● Transcribed page contents:

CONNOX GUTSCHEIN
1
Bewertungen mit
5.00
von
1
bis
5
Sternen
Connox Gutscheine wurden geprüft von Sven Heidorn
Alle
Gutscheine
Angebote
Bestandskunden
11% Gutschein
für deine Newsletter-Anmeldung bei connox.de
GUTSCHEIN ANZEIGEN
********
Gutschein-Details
==
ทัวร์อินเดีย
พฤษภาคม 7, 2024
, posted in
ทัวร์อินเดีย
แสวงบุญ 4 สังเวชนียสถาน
==
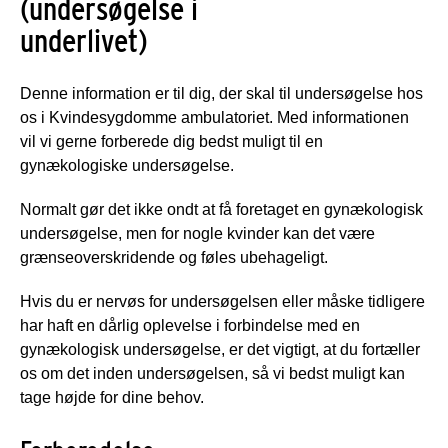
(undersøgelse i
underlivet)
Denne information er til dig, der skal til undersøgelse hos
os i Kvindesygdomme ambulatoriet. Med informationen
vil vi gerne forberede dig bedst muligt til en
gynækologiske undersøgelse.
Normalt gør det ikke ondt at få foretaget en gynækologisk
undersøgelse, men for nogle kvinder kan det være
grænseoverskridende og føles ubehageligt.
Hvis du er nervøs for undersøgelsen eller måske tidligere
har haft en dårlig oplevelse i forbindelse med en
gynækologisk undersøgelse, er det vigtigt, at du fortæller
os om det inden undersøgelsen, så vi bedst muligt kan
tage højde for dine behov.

● Task prompt: In the records, locate each line holding the string "muligt" and copy it.

● Expected answer:
vil vi gerne forberede dig bedst muligt til en
os om det inden undersøgelsen, så vi bedst muligt kan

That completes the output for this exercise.